Extracted page text data
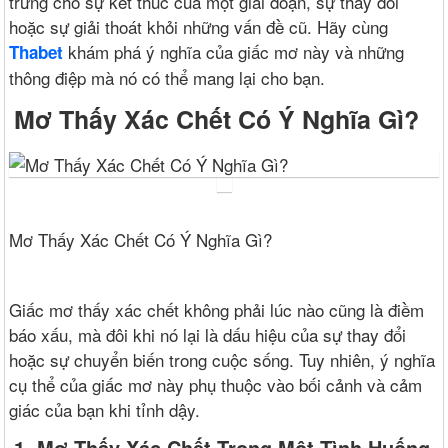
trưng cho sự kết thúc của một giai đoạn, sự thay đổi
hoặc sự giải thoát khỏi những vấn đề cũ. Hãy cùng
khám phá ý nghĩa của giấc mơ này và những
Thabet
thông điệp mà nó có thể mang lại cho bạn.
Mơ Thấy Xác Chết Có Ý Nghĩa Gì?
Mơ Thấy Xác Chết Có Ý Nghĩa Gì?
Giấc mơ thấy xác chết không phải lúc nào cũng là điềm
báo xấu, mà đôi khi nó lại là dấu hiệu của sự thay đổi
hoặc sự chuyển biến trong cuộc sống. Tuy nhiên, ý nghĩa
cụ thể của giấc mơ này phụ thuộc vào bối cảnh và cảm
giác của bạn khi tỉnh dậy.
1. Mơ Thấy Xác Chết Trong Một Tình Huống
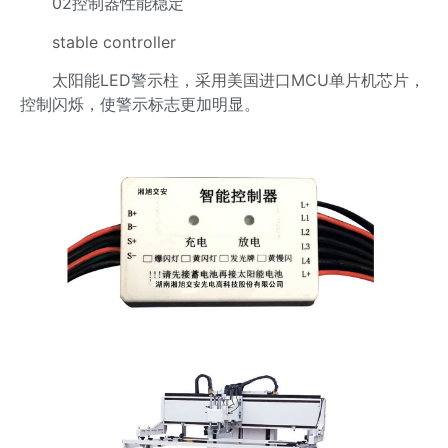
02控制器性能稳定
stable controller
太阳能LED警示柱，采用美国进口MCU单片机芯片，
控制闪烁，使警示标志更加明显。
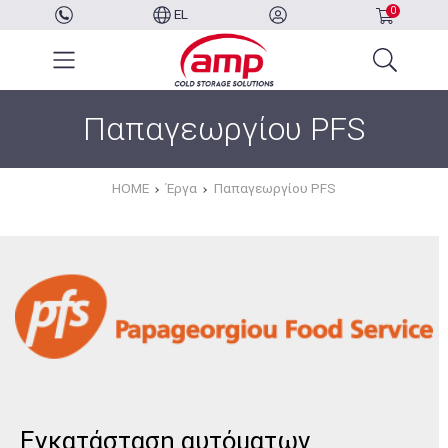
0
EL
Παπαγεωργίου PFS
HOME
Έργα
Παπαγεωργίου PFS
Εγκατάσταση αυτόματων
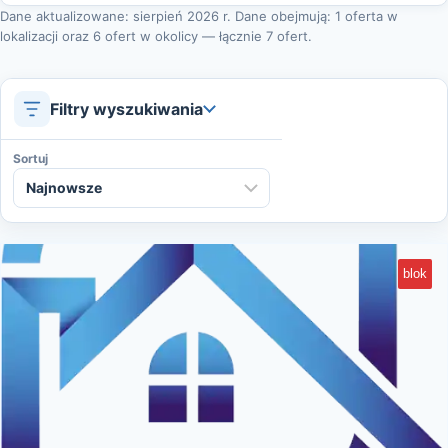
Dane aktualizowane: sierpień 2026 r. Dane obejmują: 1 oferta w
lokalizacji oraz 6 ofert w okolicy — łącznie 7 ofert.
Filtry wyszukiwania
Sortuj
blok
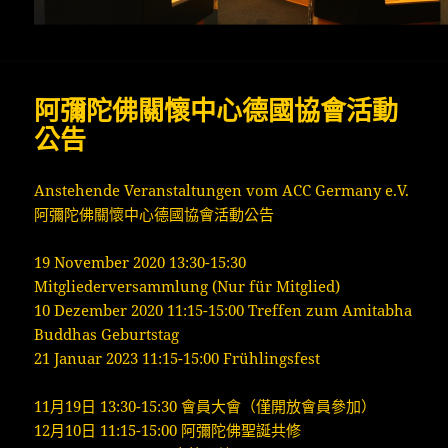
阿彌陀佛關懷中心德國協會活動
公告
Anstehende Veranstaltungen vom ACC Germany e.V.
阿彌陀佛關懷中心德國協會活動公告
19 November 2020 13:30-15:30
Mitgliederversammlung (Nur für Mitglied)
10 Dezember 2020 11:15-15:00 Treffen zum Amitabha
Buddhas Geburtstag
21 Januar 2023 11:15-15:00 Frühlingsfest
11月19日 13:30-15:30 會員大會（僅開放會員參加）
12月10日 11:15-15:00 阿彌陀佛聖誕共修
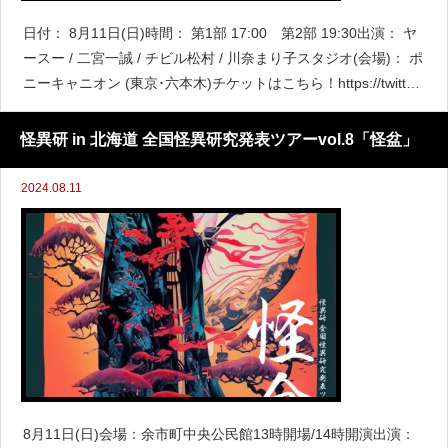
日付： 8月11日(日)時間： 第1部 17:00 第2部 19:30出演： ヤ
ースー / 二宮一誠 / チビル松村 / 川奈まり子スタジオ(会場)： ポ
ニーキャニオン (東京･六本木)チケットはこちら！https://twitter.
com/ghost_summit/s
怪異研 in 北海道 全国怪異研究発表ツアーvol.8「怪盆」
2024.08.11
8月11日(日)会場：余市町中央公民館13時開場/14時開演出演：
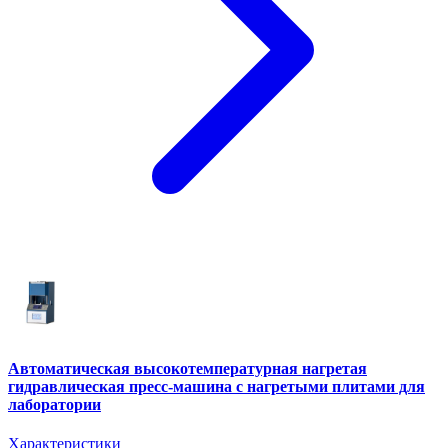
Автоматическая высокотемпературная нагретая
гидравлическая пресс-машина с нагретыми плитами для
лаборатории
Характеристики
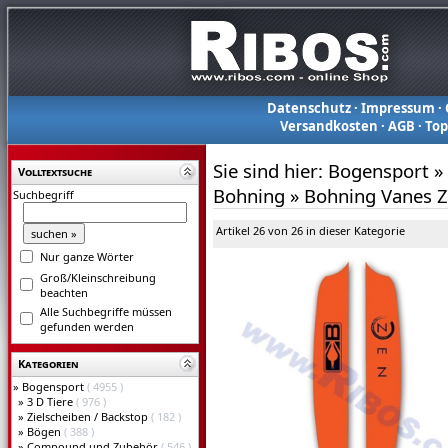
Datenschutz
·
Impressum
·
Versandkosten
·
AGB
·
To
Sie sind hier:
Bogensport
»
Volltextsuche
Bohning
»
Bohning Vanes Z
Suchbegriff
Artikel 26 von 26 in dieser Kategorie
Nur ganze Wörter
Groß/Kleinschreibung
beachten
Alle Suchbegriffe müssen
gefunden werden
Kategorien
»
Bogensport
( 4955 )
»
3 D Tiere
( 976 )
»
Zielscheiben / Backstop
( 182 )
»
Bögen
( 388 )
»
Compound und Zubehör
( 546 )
...
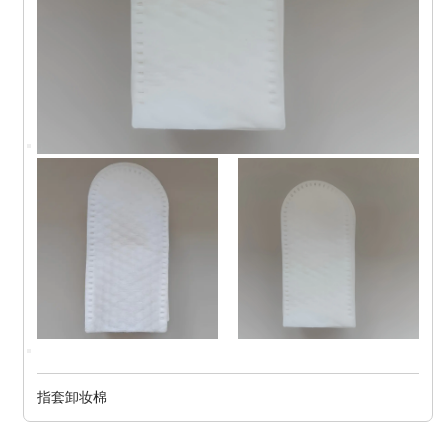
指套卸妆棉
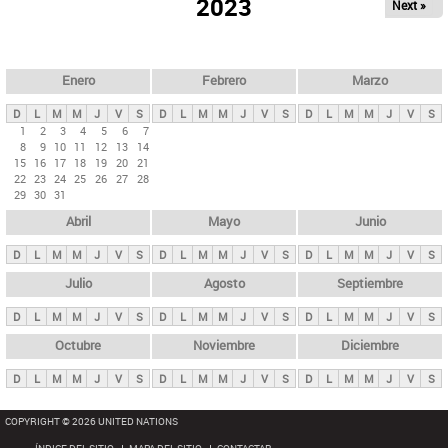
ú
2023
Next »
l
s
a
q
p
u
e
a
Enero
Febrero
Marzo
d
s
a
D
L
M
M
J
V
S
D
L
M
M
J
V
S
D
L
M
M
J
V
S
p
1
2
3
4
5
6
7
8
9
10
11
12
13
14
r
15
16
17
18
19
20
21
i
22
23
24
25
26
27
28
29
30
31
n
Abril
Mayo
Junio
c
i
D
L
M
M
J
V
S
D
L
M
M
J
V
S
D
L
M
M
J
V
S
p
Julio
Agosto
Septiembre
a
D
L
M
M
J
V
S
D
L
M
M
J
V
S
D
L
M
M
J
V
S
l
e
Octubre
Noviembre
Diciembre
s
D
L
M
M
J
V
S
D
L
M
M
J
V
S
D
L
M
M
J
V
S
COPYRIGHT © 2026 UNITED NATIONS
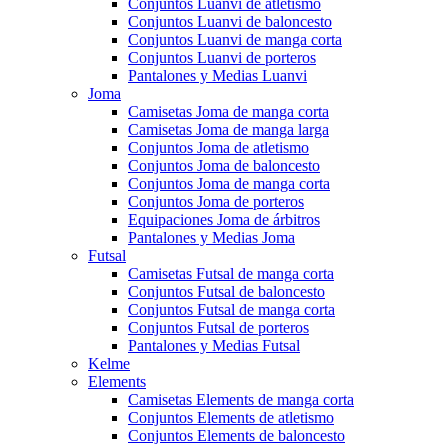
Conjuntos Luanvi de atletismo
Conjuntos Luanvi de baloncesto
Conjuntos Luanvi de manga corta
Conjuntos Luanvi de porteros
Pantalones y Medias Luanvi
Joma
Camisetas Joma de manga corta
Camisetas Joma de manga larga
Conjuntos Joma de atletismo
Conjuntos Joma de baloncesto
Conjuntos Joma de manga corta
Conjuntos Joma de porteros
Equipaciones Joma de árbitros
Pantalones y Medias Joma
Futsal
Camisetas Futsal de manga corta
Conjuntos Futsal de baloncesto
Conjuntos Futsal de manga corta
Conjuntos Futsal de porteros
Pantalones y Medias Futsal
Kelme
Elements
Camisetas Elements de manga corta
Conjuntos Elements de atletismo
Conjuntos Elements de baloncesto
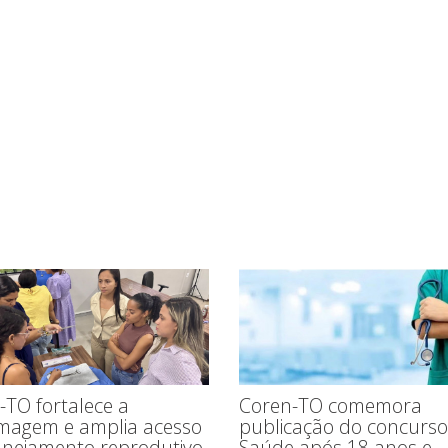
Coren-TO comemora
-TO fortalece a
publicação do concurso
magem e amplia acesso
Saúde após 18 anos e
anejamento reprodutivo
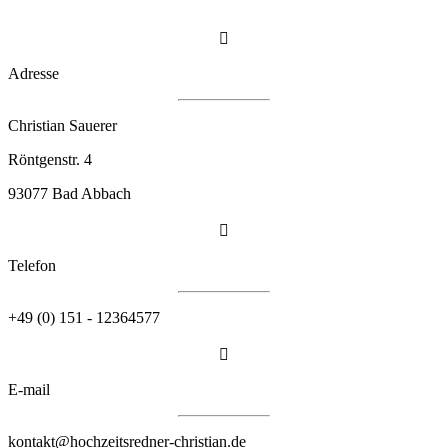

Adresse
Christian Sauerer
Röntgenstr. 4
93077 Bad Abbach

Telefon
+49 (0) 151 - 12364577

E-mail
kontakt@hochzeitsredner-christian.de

### Task
Find the word "Luanvi" in the entries above and gather every line that holds it.

### Solution to this exercise
Conjuntos Luanvi de atletismo
Conjuntos Luanvi de baloncesto
Conjuntos Luanvi de manga corta
Conjuntos Luanvi de porteros
Pantalones y Medias Luanvi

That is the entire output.